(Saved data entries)
☆ ☆ ☆ ☆

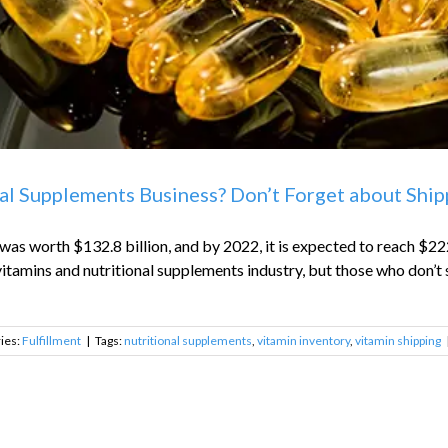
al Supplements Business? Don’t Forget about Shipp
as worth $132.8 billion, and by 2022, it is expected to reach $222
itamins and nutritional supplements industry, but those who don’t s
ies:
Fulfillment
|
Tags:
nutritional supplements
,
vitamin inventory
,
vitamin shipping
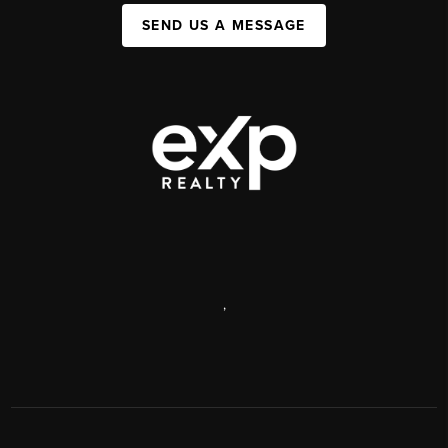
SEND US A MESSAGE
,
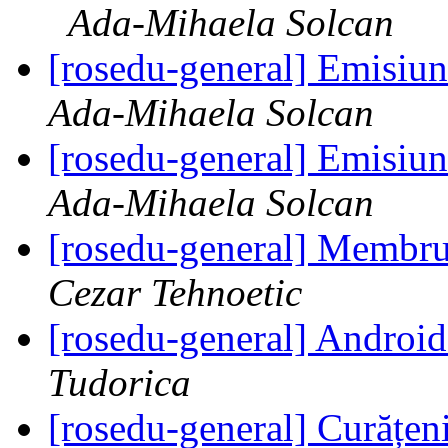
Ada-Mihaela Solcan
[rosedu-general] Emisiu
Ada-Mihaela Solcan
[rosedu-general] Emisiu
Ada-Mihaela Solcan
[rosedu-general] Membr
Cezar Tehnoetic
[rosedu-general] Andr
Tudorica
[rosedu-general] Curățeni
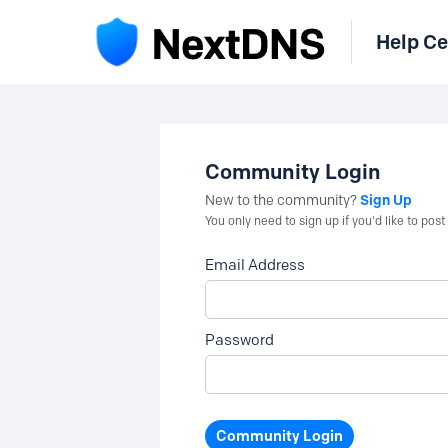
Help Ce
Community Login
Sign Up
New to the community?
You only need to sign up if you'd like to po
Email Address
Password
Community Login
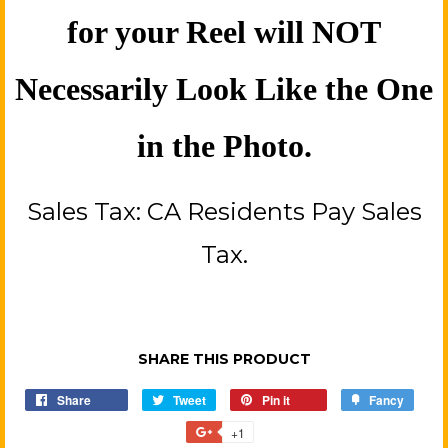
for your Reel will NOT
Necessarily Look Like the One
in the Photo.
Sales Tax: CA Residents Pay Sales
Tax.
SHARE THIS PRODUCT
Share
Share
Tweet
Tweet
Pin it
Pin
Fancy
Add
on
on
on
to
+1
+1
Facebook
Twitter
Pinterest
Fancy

☆ ☆ ☆ ☆

Pull out all lines in the data above that include "rosedu".

[rosedu-general] Emisiu
[rosedu-general] Emisiu
[rosedu-general] Membr
[rosedu-general] Andr
[rosedu-general] Curățeni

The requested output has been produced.